**Task to complete:** Copy each line of the entries below that contains the string "গণঅভ".

Transcribed page contents:
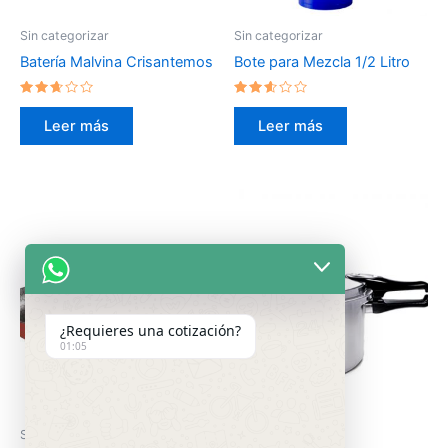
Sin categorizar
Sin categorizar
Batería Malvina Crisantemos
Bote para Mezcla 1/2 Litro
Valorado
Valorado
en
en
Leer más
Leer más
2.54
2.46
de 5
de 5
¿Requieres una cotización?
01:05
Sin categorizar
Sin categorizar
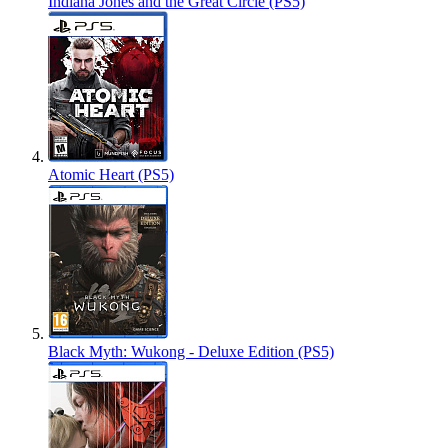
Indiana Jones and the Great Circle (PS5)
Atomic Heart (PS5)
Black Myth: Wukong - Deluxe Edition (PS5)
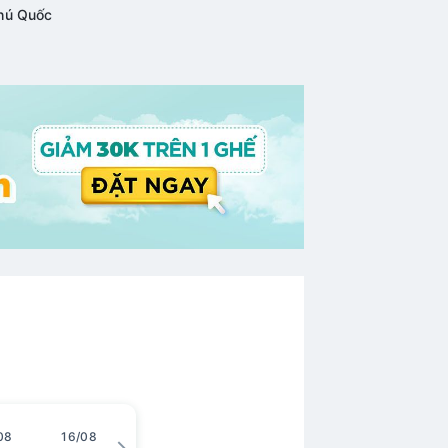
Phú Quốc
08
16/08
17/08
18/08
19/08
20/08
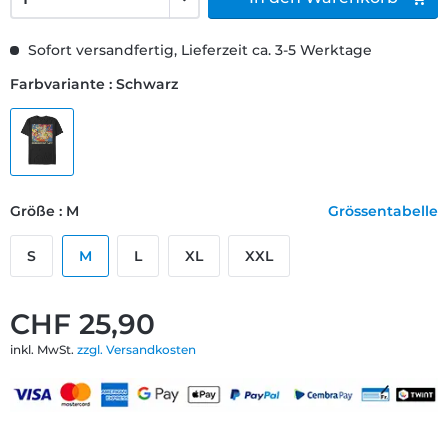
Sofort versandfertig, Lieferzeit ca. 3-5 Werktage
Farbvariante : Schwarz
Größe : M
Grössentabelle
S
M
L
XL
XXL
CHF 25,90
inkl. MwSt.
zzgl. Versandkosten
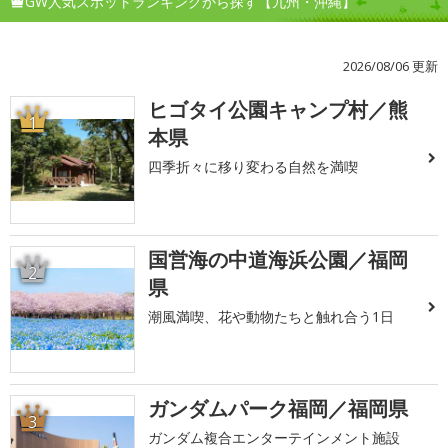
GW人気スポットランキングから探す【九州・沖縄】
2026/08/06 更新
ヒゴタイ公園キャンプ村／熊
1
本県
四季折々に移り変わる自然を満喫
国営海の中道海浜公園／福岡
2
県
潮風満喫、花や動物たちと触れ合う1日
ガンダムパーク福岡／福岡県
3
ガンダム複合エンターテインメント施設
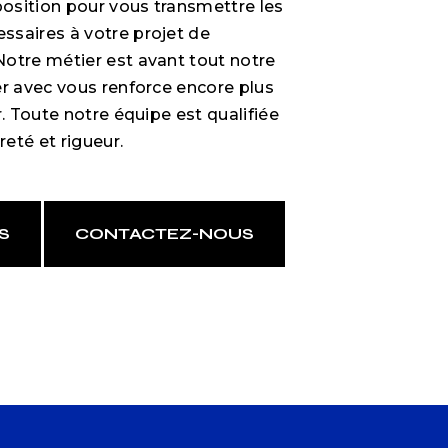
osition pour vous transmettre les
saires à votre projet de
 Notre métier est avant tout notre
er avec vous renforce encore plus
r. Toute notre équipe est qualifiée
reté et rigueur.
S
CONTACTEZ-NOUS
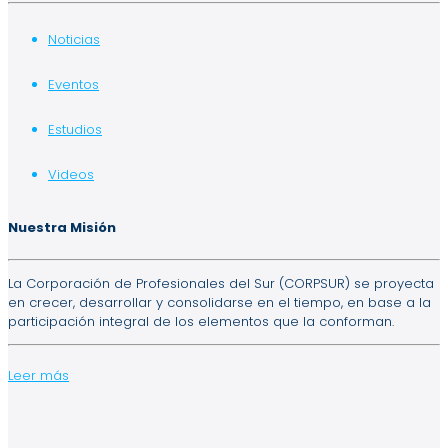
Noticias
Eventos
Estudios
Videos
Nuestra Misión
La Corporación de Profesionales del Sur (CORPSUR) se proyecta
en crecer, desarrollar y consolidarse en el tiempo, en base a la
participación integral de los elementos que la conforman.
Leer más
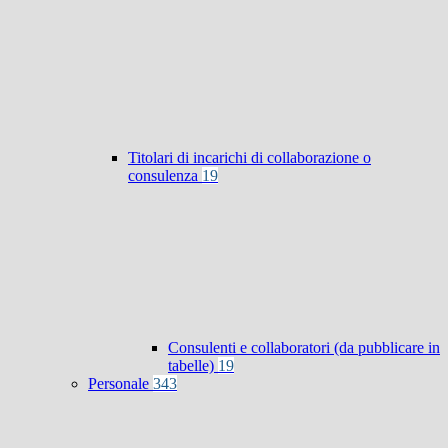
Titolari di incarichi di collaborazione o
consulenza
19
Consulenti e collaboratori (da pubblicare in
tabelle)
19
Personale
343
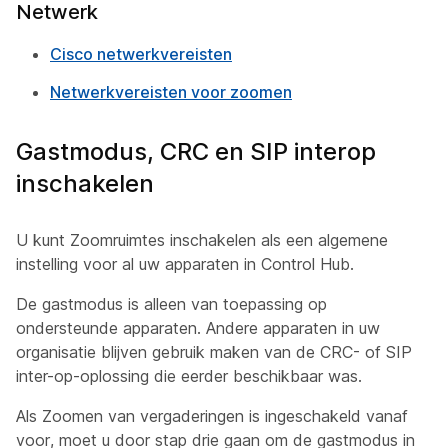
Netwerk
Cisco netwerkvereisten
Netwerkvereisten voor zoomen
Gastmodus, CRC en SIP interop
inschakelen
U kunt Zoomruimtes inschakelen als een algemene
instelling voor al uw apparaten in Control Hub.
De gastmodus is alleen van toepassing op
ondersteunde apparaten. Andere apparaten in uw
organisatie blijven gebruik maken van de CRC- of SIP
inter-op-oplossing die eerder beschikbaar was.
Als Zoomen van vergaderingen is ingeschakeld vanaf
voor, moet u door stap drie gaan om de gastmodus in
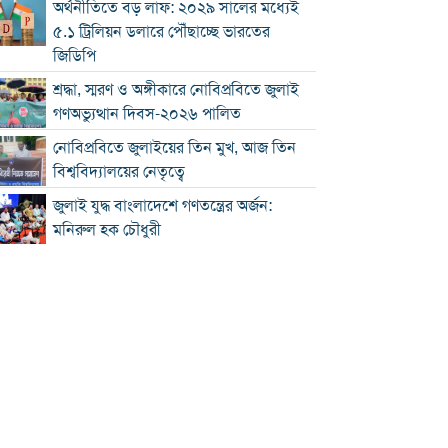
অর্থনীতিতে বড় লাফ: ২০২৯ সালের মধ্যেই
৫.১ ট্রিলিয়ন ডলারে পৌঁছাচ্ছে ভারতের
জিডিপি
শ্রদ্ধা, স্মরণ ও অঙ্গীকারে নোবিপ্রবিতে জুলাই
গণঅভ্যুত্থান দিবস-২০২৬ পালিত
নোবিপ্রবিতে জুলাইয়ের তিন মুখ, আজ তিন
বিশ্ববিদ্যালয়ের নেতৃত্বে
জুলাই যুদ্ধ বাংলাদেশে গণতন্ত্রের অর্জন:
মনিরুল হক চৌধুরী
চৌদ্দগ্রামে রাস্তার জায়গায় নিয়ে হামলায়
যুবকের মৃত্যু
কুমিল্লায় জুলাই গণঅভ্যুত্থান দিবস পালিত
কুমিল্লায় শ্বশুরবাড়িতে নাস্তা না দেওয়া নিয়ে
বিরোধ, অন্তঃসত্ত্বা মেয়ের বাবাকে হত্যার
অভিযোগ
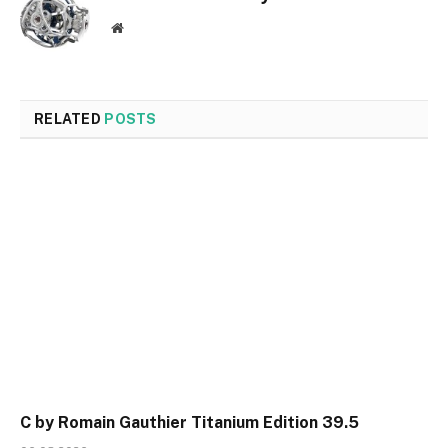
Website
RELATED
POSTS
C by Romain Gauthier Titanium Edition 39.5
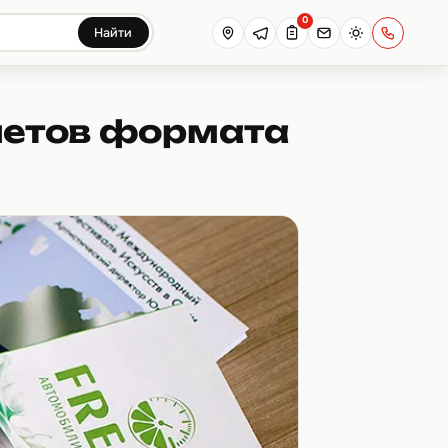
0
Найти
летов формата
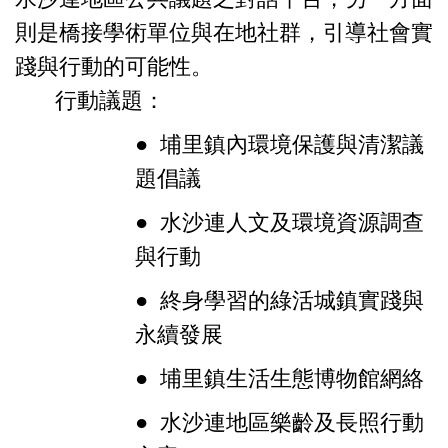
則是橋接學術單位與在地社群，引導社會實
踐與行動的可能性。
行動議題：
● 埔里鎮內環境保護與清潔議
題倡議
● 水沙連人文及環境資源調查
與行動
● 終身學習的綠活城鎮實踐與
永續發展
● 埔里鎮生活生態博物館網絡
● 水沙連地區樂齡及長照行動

**Response to this exercise:**
গণঅভ্যুত্থান দিবস-২০২৬ পালিত
কুমিল্লায় জুলাই গণঅভ্যুত্থান দিবস পালিত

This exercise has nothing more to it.